The chapel was a large, rather bare room, with an altar to the Virgin on one side, and directly opposite it a small shrine painted white and picked out with gold. This shrine was locked, and as one of the little altar boys unfastened the double doors, we noticed the pictures on either side. To the left was Saint Joseph with the child Jesus in his arms; on the right, Mary, sweet and sad-eyed, the premonition of Gethsemane in her tender smile.
When the white doors had been unlocked and lifted off their hinges, a door of silver was discovered. On being opened, it revealed an interior so rich as to surprise a simultaneous exclamation of delight from us all. Gold and silver predominated in the decorations, and in the midst of this splendour stood a little figure about twelve or fourteen inches high, its back turned toward us as it faced the dark interior of the church so far below. A pale blue curtain was drawn over the front of the shrine, but we fortunate ones in the little chapel were looking at the Holy Child more intimately; from the back, to be sure, but so close that we could have touched him with our hands.
On the day of our visit the little figure was attired in a flowing coronation robe of crimson velvet, richly encrusted with elaborate gold embroidery, and while we were admiring this work of art, the priest slowly and very reverently turned the Holy Child around on his pedestal until he faced us squarely.
He is not beautiful—the Santo Niño—nor does he even faintly resemble our conception of the Christ-child. His face is flat and lifeless, carved very roughly out of some dark wood, which, when contrasted with his rich vestments and ornamentation, seems strangely incongruous. From out of this brown face, eyes painted a vivid blue stare straight into one’s own. Around his cheeks fall golden curls. This is not a figure of speech, but a reality, for the curls are of solid metal, the locks of hair being pressed into it like the china hair on the dolls of our childhood.
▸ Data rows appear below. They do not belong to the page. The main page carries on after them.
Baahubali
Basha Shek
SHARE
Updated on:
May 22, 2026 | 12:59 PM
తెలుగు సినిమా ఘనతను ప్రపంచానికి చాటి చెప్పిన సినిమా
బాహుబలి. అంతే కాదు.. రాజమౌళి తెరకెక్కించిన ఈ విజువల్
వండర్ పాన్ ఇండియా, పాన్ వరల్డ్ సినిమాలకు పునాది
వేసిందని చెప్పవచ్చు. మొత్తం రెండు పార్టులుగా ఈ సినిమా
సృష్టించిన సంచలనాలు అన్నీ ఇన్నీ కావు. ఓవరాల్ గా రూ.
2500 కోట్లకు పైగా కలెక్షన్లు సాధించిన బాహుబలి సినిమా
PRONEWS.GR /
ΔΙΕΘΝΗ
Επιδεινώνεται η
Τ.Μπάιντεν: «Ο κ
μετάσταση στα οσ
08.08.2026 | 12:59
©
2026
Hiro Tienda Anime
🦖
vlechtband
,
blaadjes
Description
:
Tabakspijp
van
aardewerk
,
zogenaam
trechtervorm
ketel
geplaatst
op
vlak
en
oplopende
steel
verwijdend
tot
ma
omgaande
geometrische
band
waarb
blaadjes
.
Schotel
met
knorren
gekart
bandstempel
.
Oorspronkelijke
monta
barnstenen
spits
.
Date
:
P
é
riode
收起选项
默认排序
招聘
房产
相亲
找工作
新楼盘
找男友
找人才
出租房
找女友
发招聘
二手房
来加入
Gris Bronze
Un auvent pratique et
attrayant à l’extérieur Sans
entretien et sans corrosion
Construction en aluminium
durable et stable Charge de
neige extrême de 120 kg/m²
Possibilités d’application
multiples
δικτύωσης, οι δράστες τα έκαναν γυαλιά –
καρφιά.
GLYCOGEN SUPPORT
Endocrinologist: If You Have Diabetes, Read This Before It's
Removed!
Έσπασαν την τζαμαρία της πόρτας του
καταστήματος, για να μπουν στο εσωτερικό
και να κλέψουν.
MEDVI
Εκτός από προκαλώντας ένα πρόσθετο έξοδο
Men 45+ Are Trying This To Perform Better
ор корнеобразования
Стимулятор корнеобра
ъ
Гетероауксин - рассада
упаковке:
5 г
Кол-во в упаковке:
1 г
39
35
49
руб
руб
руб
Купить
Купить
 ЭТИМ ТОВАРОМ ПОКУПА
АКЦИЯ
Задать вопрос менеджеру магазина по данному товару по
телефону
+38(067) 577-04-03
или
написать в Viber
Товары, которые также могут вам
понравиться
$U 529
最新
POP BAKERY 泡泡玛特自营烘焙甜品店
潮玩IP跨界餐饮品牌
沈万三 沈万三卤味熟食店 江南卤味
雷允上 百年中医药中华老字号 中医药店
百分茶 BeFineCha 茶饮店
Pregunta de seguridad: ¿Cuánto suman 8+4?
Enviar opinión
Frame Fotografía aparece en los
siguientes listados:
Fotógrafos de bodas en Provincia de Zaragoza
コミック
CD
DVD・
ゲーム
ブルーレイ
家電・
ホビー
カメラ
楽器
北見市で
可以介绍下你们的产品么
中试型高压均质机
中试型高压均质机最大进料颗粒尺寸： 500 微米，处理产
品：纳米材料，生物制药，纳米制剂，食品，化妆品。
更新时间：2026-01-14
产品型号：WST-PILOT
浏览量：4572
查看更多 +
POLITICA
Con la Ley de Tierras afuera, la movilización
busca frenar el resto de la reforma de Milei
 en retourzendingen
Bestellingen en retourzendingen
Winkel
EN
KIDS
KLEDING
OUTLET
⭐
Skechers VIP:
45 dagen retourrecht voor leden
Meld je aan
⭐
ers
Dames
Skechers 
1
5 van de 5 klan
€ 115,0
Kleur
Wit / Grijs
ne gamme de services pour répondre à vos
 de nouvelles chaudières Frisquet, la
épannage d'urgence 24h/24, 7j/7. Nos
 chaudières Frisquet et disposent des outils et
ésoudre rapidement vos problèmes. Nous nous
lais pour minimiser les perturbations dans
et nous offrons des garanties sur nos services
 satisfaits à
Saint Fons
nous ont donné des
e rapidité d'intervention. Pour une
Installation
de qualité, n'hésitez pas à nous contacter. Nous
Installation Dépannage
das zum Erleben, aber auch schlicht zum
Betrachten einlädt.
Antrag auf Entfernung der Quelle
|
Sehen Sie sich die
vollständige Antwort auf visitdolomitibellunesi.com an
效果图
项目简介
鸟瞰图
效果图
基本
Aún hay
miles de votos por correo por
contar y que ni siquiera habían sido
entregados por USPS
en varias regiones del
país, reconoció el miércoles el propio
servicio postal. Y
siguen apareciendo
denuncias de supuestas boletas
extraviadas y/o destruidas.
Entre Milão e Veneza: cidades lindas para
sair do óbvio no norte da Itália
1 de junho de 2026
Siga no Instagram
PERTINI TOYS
These golden locks were surmounted by a golden crown. In one wooden hand he held a golden globe with the cross of Catholicism above it, and in the other a golden staff, both of his hands being covered by long golden gauntlets. Right under his feet, which I have no doubt were booted in that precious metal, although they were hidden by the coronation robe, was a gold encrusted medallion containing the tiny bone relics of eight Christian martyrs. Never have I seen anything so barbarically splendid as that little Santo Niño, with his brown wooden face and bright blue eyes, for all the shining metal surrounding him was real, and not a specious tinsel masquerading as something of value.
Legend has it that originally, when the Santo Niño was a Visayan idol, it, too, was made of gold, and not of wood as it is to-day. It seems that after its conversion to Catholicism, on Magellan’s arrival in Cebu, it was sent to Spain at the request of that pious king, Charles the Fifth, where many extraordinary performances were accredited to it, perhaps the most miraculous and unaccountable thing of all being that on its return to Cebu, the people found it had changed itself en route from gold to wood, a reversal of alchemy strangely defective in wisdom on the part of the Santo Niño. Though, indeed, the transmutation may have been entirely without his volition, in which case it is small wonder that the Holy Child objected so strongly to a subsequent visit on the Continent.
At one side of this very elaborate shrine of gold and silver stood a small tin box in which one was expected to place his contribution to the Santo Niño. We paid handsomely for our glimpse of it, saw the little figure turned slowly around on its pedestal so that it again faced the church below, saw the silver door locked and the two white removable outside doors placed in position, and then somewhat reluctantly left.
Once down the broad stairway of the convento, whose massive hand-rail of carved ebony would make the heart of a collector leap for joy, we stepped into the church where many natives knelt in prayer, glancing up reverently now and then at the tiny shrine so far above their heads. In front of it the blue silk curtains were fast drawn, for except on holy days, it takes at least a peso to see the Santo Niño face to face.
On the following morning two of the padres from the convento returned our call, and evinced the most satisfying interest in all that was shown them aboard ship. Everything delighted them, and they even gathered up the long skirts of their cassocks, and grasped their birettas firmly in one hand, preparatory to descending into the noisome cable-tanks, should it be demanded of them. When the ship had been inspected, we all returned to the quarter-deck, where refreshments were served, the while we showed our guests some photographs of America.